Mayo Clinic, Rochester, Minnesota.
University of Florida College of Medicine, Gainesville, Florida.
Curr Opin Rheumatol. 2023 Jan 1;35(1):37-43. doi: 10.1097/BOR.0000000000000918. Epub 2022 Nov 9.
To assess the present status of gene therapy for osteoarthritis (OA).
An expanding list of cDNAs show therapeutic activity when introduced into the joints of animals with experimental models of OA. In vivo delivery with adenovirus or adeno-associated virus is most commonly used for this purpose. The list of encoded products includes cytokines, cytokine antagonists, enzymes, enzyme inhibitors, growth factors and noncoding RNA. Elements of CRISPR-Cas have also been delivered to mouse knees to ablate key genes. Several human trials have been initiated, using transgenes encoding transforming growth factor-β1, interleukin-1 receptor antagonist, interferon-β, the NKX3.2 transcription factor or variant interleukin-10. The first of these, using ex vivo delivery with allogeneic chondrocytes, gained approval in Korea which was subsequently retracted. However, it is undergoing Phase III clinical trials in the United States. The other trials are in Phase I or II. No gene therapy for OA has current marketing approval in any jurisdiction.

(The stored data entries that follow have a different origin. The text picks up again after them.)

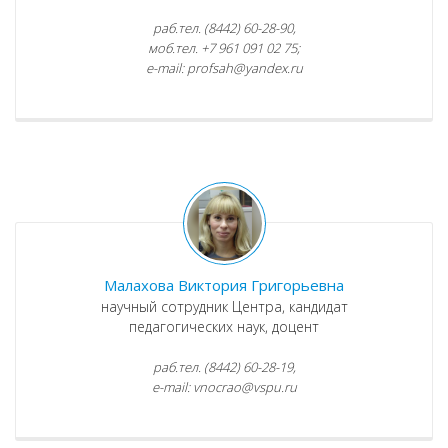
раб.тел. (8442) 60-28-90,
моб.тел. +7 961 091 02 75;
e-mail: profsah@yandex.ru
Малахова Виктория Григорьевна
научный сотрудник Центра, кандидат
педагогических наук, доцент
раб.тел. (8442) 60-28-19,
e-mail: vnocrao@vspu.ru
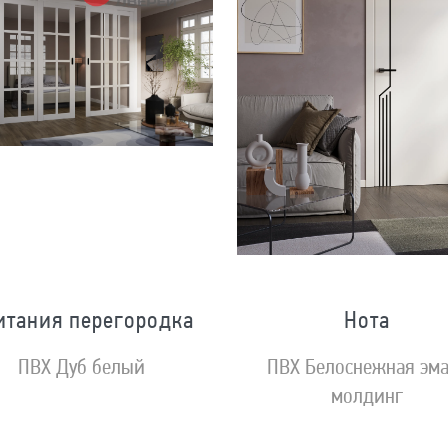
итания перегородка
Нота
ПВХ Дуб белый
ПВХ Белоснежная эм
молдинг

Extensive preclinical data support the use of intra-articular gene therapy for treating OA. Translation is beginning to accelerate and six gene therapeutics are in clinical trials. Importantly, venture capital has begun to flow and at least seven companies are developing products. Significant progress in the future can be expected.
评估基因治疗骨关节炎(OA)的现状。
越来越多的 cDNA 在具有 OA 实验模型的动物关节中被引入时显示出治疗活性。为此,最常使用腺病毒或腺相关病毒进行体内传递。编码产物的列表包括细胞因子、细胞因子拮抗剂、酶、酶抑制剂、生长因子和非编码 RNA。CRISPR-Cas 的元件也已被递送至小鼠膝关节以消除关键基因。已经启动了几项人类试验,使用转染因子编码转化生长因子-β1、白细胞介素-1 受体拮抗剂、干扰素-β、NKX3.2 转录因子或变体白细胞介素-10。其中第一个使用同种异体软骨细胞的体外传递获得了韩国的批准,但随后被撤回。然而,它正在美国进行 III 期临床试验。其他试验处于 I 期或 II 期。OA 的基因治疗在任何司法管辖区均未获得当前的营销批准。
广泛的临床前数据支持关节内基因治疗治疗 OA 的应用。转化开始加速,有六种基因疗法正在临床试验中。重要的是,风险资本已经开始流动,至少有七家公司正在开发产品。预计未来会取得重大进展。